Kibice odpowiadają dziennikarzom !!!

11.03.2006
       W związku z licznymi, pojawiającymi się w ostatnim czasie, artykułami prasowymi skierowanymi przeciwko nam – kibicom IV ligowego Zawiszy Bydgoszcz pragniemy przedstawić swoje stanowisko:
Drodzy Dziennikarze!
Możecie nam ubliżać ile tylko chcecie. Możecie nas obrażać ile tylko chcecie. Nie robi to na nas większego wrażenia. A świadczy to tylko o jednym. O Waszej słabości.

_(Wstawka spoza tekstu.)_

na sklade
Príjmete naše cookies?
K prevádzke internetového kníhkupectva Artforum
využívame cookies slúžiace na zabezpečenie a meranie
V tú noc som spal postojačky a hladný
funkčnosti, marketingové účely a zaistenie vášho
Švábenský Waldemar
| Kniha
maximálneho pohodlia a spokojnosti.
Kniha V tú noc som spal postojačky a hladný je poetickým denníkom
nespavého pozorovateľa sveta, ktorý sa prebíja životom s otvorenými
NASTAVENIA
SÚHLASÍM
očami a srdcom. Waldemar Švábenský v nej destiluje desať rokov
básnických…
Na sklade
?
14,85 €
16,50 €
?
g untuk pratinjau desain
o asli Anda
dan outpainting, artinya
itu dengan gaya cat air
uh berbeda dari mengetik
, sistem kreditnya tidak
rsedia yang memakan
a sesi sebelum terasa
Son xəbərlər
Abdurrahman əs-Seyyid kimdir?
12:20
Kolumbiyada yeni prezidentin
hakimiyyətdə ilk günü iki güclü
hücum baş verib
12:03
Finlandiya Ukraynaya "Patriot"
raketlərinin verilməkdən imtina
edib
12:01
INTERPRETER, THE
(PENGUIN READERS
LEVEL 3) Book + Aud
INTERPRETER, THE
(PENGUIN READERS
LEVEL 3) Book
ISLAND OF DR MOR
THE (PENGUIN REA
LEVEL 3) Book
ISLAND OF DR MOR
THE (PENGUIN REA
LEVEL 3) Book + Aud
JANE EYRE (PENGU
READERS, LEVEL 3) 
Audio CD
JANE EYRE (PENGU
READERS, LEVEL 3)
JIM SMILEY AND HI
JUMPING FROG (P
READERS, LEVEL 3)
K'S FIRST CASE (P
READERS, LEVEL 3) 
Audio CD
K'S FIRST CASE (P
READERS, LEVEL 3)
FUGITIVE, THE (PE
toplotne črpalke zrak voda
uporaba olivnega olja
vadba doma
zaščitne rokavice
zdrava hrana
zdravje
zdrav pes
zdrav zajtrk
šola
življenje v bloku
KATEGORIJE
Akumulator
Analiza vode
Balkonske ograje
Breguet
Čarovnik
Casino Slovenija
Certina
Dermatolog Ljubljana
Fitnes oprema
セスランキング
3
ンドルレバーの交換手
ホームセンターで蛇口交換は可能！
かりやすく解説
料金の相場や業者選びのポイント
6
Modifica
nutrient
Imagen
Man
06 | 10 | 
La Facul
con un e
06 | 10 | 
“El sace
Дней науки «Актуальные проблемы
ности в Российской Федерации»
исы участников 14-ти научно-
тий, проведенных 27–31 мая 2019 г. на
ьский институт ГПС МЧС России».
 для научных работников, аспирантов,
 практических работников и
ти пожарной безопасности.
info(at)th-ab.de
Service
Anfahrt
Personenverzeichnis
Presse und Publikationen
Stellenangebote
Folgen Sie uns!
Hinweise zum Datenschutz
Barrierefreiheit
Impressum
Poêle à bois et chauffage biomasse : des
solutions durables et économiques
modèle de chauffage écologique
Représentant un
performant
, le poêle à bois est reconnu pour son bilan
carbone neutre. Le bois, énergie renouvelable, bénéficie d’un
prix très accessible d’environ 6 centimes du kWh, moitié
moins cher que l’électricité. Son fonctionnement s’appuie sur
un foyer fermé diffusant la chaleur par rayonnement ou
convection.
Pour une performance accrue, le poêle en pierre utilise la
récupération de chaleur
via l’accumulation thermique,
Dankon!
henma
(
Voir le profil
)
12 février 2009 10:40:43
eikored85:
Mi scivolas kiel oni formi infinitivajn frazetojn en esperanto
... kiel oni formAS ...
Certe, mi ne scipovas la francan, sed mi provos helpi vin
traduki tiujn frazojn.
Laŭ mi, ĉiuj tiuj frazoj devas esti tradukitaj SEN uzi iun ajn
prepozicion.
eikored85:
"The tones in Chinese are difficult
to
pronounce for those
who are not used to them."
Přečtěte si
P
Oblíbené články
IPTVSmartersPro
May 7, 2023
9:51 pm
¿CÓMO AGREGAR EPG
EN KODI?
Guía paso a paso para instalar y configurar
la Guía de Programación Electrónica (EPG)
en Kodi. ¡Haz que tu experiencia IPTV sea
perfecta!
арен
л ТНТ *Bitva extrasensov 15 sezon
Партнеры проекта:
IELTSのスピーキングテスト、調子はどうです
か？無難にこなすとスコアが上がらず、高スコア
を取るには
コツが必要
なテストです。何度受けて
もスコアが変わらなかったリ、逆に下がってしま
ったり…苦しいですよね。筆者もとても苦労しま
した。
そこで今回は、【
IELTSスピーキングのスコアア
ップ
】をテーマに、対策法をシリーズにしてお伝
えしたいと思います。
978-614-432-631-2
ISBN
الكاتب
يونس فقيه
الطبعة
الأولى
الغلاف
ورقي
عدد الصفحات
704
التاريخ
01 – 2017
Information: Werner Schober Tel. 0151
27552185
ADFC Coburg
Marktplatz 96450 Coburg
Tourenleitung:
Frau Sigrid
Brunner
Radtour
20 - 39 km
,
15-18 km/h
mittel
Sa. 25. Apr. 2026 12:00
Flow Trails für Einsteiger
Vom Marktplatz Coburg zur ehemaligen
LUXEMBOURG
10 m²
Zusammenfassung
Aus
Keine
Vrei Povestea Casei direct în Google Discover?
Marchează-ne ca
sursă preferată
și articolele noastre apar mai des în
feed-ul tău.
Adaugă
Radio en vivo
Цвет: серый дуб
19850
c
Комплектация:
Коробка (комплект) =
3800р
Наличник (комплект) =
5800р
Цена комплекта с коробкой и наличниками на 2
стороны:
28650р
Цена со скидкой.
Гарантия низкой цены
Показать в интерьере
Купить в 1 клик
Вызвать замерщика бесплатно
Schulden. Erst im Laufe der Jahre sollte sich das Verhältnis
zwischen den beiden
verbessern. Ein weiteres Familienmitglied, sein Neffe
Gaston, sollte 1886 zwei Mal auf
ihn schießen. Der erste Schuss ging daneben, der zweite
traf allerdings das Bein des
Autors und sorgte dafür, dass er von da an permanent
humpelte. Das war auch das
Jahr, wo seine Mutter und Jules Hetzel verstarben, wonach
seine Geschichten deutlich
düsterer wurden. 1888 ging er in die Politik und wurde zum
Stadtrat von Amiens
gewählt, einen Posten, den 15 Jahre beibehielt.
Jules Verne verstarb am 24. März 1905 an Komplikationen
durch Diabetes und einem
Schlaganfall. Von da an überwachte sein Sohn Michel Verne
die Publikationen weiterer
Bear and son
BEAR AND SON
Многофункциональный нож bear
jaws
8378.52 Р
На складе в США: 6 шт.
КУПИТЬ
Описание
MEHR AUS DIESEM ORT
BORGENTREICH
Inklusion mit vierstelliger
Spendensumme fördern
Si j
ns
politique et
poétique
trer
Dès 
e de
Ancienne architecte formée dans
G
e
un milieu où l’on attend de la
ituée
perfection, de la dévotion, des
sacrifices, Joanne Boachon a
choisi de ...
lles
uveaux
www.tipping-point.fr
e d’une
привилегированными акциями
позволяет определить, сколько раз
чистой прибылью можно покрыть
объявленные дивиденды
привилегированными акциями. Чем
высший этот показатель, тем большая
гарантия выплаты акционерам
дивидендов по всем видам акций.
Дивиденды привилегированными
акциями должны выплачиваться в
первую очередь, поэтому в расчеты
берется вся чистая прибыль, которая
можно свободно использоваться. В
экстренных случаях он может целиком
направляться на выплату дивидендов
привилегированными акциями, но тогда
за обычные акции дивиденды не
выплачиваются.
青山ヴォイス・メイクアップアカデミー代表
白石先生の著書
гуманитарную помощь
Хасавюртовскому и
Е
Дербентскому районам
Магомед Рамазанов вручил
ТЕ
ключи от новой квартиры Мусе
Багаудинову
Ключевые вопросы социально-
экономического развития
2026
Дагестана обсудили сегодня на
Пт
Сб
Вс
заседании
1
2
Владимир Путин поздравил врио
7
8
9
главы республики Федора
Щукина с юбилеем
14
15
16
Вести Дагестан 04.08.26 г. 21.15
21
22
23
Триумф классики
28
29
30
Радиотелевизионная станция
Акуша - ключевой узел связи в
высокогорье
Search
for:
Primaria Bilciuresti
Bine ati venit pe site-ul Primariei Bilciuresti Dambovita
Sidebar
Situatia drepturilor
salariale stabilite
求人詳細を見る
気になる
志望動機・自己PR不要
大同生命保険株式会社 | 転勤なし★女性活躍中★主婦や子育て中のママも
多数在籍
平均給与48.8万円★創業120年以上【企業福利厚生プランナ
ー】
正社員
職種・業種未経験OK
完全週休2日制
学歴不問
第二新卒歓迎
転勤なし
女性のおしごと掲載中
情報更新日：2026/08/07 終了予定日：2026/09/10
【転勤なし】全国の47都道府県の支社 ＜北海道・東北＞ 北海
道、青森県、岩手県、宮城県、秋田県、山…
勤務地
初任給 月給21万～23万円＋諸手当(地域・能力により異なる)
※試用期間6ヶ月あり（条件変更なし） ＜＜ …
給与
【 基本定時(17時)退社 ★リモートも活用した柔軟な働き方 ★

       Stopień niekompetencji naszych lokalnych mistrzów pióra jest tak wysoki, że nie potrafimy zrozumieć ich pracodawców. Przytoczymy kilka przykładów ich „rozeznania” w temacie pojawienia się w Bydgoszczy II ligowego zespołu piłkarskiego się popisali:
Wojciech Borakiewicz, Gazeta Wyborcza z dnia 02 marca 2006 r.:
„...Przypomnijmy, iż używanie nazwy Zawisza wręcz nakazał nowemu klubowi ( Zawisza Bydgoszcz S.A.) CWZS kiedy przyjmował uchwałę o jego przyjęciu w struktury CWZS...”
Rzeczywistość: Uchwała o przyjęciu Zawisza Bydgoszcz S.A nie została powzięta po dzień dzisiejszy.
Marek Fabiszewski, Express Bydgoski z dnia 07 marca 2006 r.:
„... Oba podmioty (SP Zawisza i Zawisza Bydgoszcz S.A) działają w ramach CWZS Zawisza...”
Rzeczywistość: Zawisza Bydgoszcz S.A po dzień dzisiejszy nie jest członkiem CWZS. Nasi lokalni wirtuozi dziennikarstwa bez opamiętania mamią nas informacjami, iż przyjęcie przez Zawisza Bydgoszcz S.A niebiesko – czarnych braw i herbu z Zetką wynika ze statutu CWZSu.
Rzeczywistość: W statucie CWZS nie ma na ten temat słowa. Takie przykłady można by mnożyć. Ale czy może być inaczej skoro dla naszych zaściankowych pismaczków (przede wszystkim z Gazety Wyborczej) główne źródło informacji i inspirację stanowią przede wszystkim wpisy na naszej stronie internetowej? Zdajemy sobie sprawę co miał na celu komentarz Gazety Wyborczej z dnia 8 marca 2006 r. autorstwa niejakiego Macieja Łopatto (pochwal się kolego jak tam ci poszła matura z języka polskiego za pierwszym razem). Wzbudzenie agresji. Ale nie, nie panowie. Nie damy wam tej satysfakcji. Nie jesteście tego warci.
       Przestrzegaliśmy naszych drogich dziennikarze wielokrotnie przed hura - optymizmem związanym z pojawieniem się w Bydgoszczy II ligowego zespołu. Zwracaliśmy im uwagę, iż „pewne” okoliczności i fakty (w tym prawne) z tym związane. I co? I nic – cenzura działa. Dla naszych zaściankowych pismaczków liczy się tylko II liga. I nieważne, że wywalczona nieuczciwie. I nieważne czy zgodnie z prawem czy nie. I nieważne, że ktoś na tym ucierpi. I nie ważne, że ten zespół ma z Bydgoszczą tyle wspólnego co z powieścią „Przeminęło z wiatrem”. Ważne, że będzie II liga.
       A co my na to wszystko? Pełna mobilizacja, duża liczba, doping, dyscyplina, śpiewy, flagi na meczach naszego jedynego ukochanego IV ligowego Zawiszy (zrobimy to sami – nie będziemy przecież wynajmować firmy konsultingowej :)) – tylko to nas interesuje – ta runda należy do nas. Czytelnicy prędzej czy później „docenią” naszych pismaczków za tak nieobiektywne podejście do tematu. A silne argumenty przeciw na okoliczności towarzyszące obecności II ligowego zespołu w naszym mieście podamy wkrótce. Na wszystko przyjdzie odpowiedni czas.

"A NA KONIEC PANOWIE PAMIĘTAJCIE ZAWISZA TO MY A NIE WY" AMEN!!!